About us
The Liszt Ferenc Memorial Museum and Research Centre was opened in September, 1986 in the building of the Old Academy of Music (H-1064 Budapest, Vörösmarty utca 35). This building was used from late 1875 until mid-1907 for music teaching of the Academy of Music: it was the 2nd site of the institution which had been inaugurated in 1875 (the first building on Hal-tér/Fisch-Platz has been demolished; its memory is preserved only by photos of the time). After opening the new palace at Liszt Ferenc tér (12 May 1907), the building in Vörösmarty utca was used by several other institutions (among others a music school, a coffee shop, political and social associations, a foreign trade company), until the Ministry for Culture and Education bought it in 1980 and put it at the disposal of the Academy of Music.

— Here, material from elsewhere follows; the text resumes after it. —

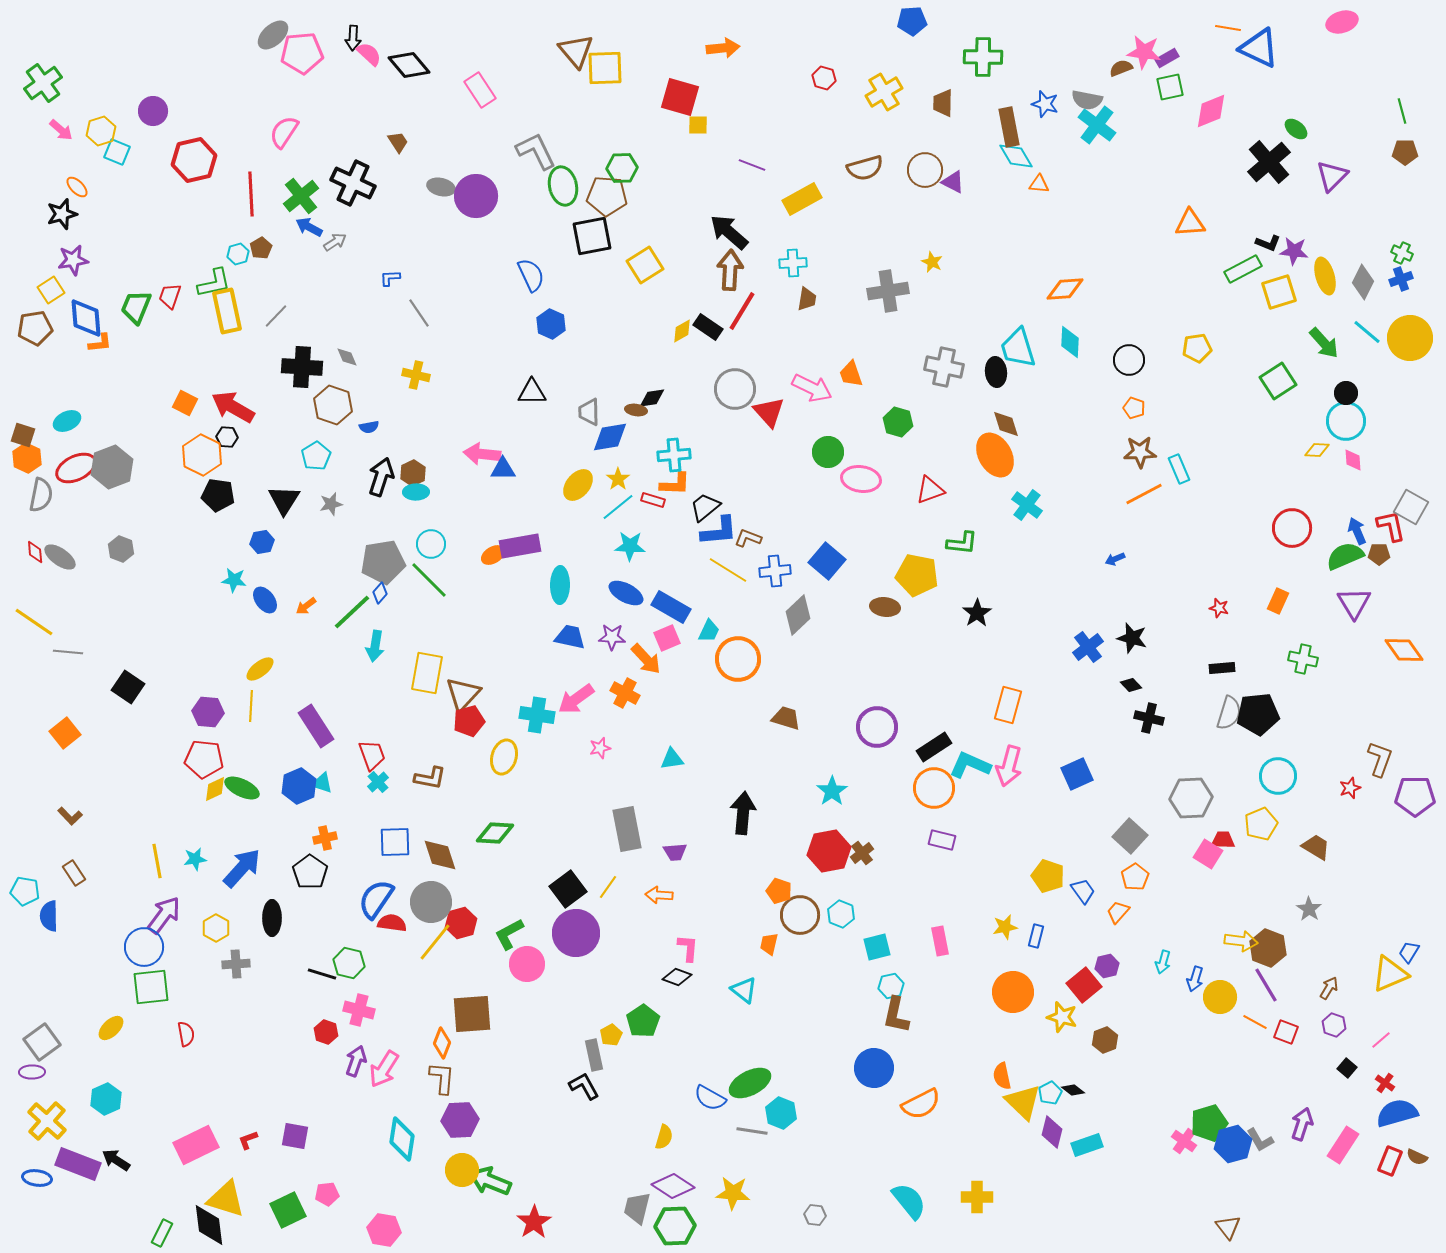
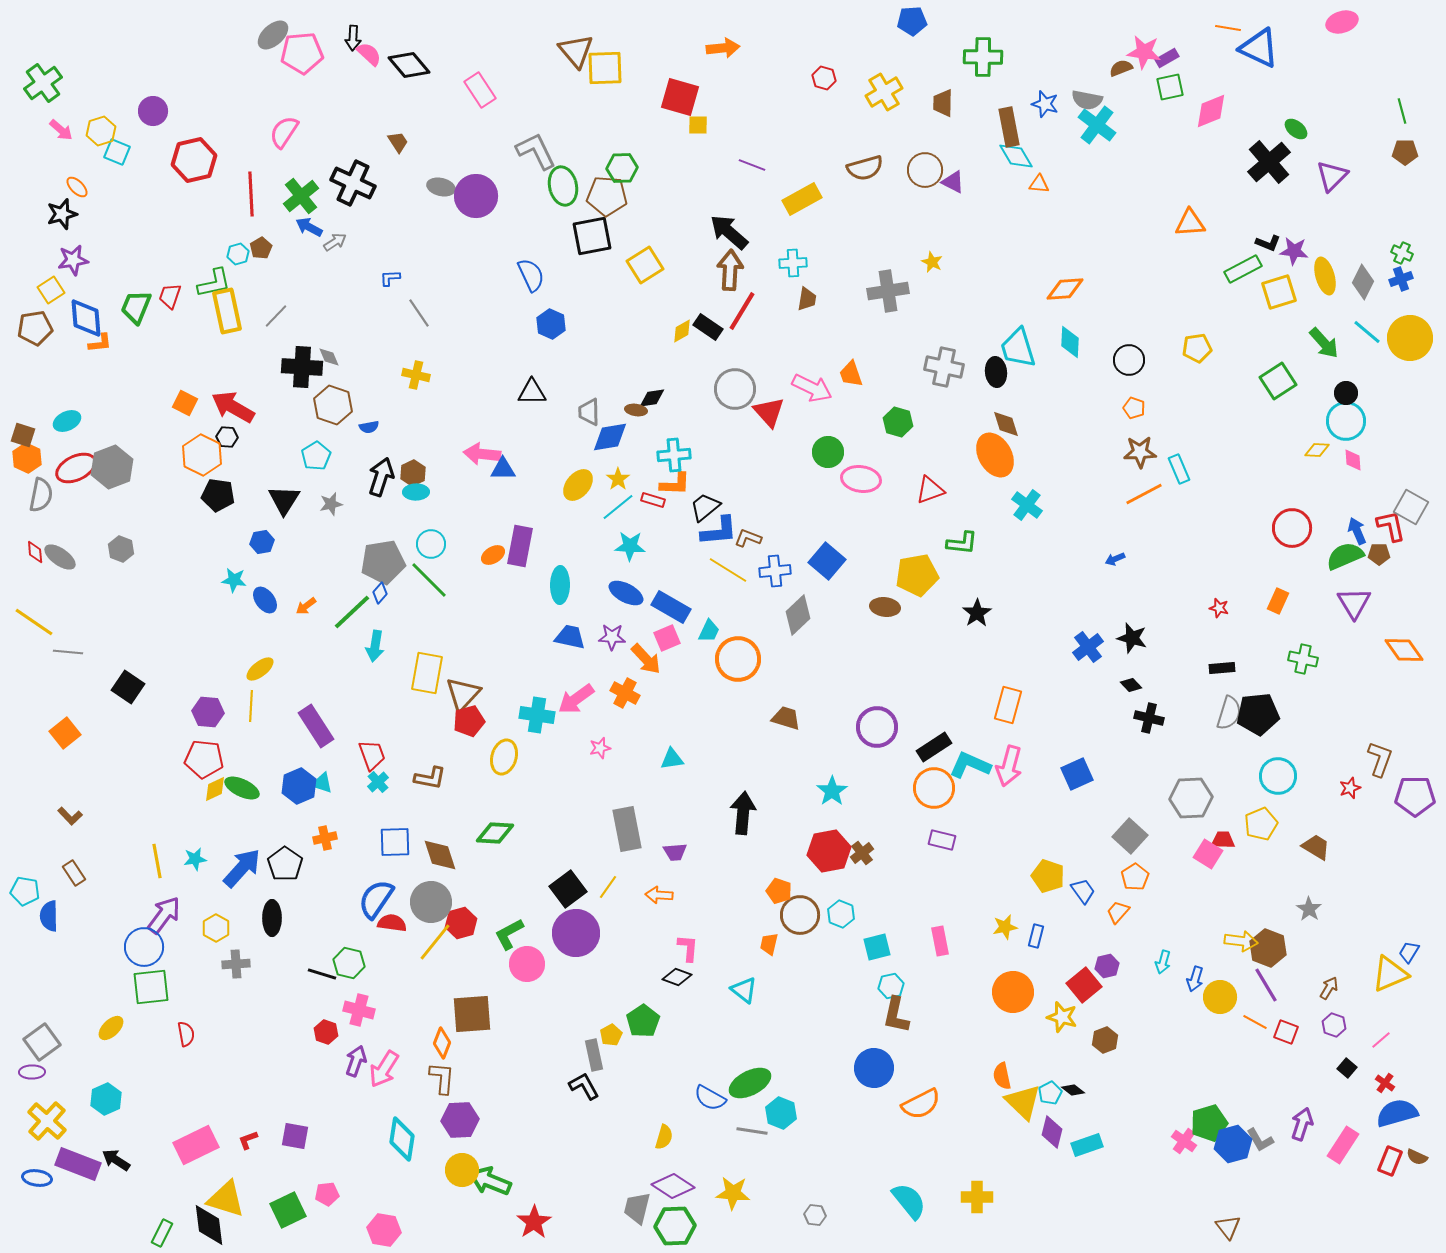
gray diamond at (347, 357): moved 18 px left
purple rectangle at (520, 546): rotated 69 degrees counterclockwise
yellow pentagon at (917, 575): rotated 21 degrees counterclockwise
black pentagon at (310, 872): moved 25 px left, 8 px up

Liszt, the founding president and professor of the Academy who did not accept any salary for his teaching, got a service aparment in the building of the Old Academy of Music, of which the main front looked on Andrássy út (once called Sugár-út/Radialstrasse) while the entrance was in Vörösmarty utca. This apartment on the 1st store in which Liszt lived from January 1881 until 1886, the year of his death whenwever he stayed in Budapest, is today a memorial museum, furnished by his instruments, furniture, library and memorabilia. The entrance room of the apartment, such as Liszts study-and-bedroom and drawing room is awaiting visitors with a permanent exhibition, while the one-time dining room and the foyer at the ground-floor is used for temporary (thematic) Liszt-exhibitions. In the concert hall near Liszts apartment, the museum arranges Saturday matinée concerts for its visitors.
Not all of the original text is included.